The surrealist tinge in these sequences befits the witching hours during which they’re ostensibly meant to be broadcast, a time when the subconscious reaches out and pulls the unseen viewer all the way in. Spelling errors are rife, and so is the queasiness that only a combination of deadpan humor and inexplicable happenings can convincingly muster. Is this all the work of aliens, Amazon, or AI? The deus ex machina reader would posit extraterrestrial incomprehensibility; the politically expedient, billionaire malice.

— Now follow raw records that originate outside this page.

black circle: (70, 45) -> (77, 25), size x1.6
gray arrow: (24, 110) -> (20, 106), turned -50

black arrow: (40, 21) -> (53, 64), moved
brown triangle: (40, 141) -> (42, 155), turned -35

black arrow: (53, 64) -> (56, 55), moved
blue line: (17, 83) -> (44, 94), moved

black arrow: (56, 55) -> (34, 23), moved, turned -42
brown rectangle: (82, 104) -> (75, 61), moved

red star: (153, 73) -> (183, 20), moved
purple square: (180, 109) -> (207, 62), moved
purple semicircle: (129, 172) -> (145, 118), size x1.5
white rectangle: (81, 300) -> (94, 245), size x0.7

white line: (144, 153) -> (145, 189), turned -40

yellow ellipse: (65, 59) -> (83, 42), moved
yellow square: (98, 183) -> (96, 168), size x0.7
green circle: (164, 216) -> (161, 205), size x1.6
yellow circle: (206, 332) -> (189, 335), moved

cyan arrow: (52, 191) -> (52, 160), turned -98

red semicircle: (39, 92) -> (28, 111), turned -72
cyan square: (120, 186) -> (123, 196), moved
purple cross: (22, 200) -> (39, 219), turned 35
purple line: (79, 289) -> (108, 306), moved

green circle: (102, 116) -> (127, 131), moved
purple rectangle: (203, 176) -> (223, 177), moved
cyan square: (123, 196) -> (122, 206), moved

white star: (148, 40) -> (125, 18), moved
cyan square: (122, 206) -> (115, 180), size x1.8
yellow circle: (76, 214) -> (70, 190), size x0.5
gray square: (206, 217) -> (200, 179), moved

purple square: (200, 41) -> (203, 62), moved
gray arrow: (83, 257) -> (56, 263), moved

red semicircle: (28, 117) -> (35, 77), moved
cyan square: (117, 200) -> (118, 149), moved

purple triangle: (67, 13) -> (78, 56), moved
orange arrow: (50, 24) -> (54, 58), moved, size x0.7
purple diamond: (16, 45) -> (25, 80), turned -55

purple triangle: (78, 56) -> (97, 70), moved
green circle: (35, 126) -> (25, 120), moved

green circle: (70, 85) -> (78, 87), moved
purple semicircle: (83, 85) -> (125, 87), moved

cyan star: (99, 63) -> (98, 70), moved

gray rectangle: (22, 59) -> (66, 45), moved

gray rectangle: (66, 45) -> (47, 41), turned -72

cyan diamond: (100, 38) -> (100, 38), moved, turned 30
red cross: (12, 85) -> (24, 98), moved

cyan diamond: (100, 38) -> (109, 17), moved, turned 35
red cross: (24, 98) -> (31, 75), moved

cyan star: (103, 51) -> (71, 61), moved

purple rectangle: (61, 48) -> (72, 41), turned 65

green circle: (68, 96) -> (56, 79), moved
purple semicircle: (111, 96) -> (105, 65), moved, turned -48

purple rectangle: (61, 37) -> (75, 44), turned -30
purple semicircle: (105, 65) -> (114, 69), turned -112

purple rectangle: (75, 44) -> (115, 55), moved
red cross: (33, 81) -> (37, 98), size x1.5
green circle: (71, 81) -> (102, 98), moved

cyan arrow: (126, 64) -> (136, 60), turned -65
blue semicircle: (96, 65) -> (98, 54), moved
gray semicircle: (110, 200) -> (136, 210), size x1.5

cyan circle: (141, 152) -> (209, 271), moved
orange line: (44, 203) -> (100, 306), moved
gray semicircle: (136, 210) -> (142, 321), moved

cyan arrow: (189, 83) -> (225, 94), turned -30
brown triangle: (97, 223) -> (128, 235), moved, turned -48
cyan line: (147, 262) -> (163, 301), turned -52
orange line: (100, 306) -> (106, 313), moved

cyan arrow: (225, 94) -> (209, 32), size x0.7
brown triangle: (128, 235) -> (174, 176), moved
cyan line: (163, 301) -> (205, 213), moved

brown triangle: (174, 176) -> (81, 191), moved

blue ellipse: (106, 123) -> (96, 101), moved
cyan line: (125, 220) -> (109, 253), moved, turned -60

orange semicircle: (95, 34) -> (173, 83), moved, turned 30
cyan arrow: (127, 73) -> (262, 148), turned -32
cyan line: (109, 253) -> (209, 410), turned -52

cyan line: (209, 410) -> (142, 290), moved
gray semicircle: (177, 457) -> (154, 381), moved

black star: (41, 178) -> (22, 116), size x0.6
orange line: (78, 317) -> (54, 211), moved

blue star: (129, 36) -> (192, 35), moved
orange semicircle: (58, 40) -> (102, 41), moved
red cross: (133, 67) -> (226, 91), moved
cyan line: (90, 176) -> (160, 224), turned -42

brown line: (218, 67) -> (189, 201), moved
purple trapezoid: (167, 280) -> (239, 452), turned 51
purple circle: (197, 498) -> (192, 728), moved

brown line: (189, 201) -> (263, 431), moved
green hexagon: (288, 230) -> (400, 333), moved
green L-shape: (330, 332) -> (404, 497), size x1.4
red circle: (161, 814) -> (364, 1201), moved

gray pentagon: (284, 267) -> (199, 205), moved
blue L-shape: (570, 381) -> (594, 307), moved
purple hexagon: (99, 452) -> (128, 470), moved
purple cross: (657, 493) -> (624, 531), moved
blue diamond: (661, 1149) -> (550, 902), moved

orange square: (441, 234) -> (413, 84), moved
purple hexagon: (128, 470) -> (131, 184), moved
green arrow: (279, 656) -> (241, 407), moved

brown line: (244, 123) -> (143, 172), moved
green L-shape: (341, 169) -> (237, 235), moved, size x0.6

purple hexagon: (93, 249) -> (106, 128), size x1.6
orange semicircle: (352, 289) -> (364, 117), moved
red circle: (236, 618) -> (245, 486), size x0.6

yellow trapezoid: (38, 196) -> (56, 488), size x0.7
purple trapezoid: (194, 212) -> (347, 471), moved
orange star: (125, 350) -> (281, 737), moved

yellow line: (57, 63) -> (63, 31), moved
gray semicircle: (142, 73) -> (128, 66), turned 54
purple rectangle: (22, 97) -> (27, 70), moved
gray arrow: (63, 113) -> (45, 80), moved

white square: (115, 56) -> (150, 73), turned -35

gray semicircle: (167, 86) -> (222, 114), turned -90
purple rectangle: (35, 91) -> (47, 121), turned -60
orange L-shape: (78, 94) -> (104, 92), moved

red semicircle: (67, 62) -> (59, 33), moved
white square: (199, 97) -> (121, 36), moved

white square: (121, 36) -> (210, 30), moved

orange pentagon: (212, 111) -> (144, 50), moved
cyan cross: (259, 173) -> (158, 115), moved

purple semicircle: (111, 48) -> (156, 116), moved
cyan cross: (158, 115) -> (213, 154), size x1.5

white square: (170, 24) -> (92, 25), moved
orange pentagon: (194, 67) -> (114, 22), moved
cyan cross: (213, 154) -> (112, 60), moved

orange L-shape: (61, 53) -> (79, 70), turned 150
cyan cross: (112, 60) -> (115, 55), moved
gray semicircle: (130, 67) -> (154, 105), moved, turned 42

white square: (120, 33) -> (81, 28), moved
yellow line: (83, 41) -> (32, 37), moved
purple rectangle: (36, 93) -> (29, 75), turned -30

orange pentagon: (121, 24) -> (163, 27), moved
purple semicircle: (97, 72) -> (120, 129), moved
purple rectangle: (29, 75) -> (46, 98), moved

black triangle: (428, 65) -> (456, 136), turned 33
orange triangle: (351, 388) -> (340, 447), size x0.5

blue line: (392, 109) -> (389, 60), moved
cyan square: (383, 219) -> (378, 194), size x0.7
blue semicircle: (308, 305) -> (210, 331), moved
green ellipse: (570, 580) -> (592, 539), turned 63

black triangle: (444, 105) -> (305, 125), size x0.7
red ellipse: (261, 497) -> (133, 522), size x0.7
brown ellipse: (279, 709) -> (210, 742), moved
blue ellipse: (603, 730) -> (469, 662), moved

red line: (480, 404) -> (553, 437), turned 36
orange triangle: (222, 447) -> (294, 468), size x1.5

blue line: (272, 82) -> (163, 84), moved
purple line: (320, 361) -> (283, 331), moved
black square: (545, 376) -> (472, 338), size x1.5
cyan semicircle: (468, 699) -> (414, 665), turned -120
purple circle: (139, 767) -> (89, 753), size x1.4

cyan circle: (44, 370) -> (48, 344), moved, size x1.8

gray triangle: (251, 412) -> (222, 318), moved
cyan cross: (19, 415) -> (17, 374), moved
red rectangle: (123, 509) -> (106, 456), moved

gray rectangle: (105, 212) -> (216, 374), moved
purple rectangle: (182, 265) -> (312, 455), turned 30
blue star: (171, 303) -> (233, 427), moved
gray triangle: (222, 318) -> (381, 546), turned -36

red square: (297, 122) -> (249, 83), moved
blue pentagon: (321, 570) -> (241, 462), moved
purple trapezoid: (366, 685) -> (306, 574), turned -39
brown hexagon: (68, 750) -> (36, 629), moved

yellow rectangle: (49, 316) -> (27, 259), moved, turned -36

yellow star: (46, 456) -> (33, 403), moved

Those more media-savvy might recall the nightmare fuel of Adult Swim’s Unedited Footage of a Bear, in which a drug ad becomes the real thing. In a way, Buffet Infinity is that work filtered through the prismatic virality of artificial stupidity, conjuring provincial nostalgia and intrigue only to repurpose these sentimental feelings in a cascade of unceasing engorgement. But we’ll never truly know. The medium, as Marshall McLuhan says, is the message, and captivation, not clarification, constitutes the film’s irresistible charm.
Published as part of Fantasia Fest 2025 — Dispatch 6.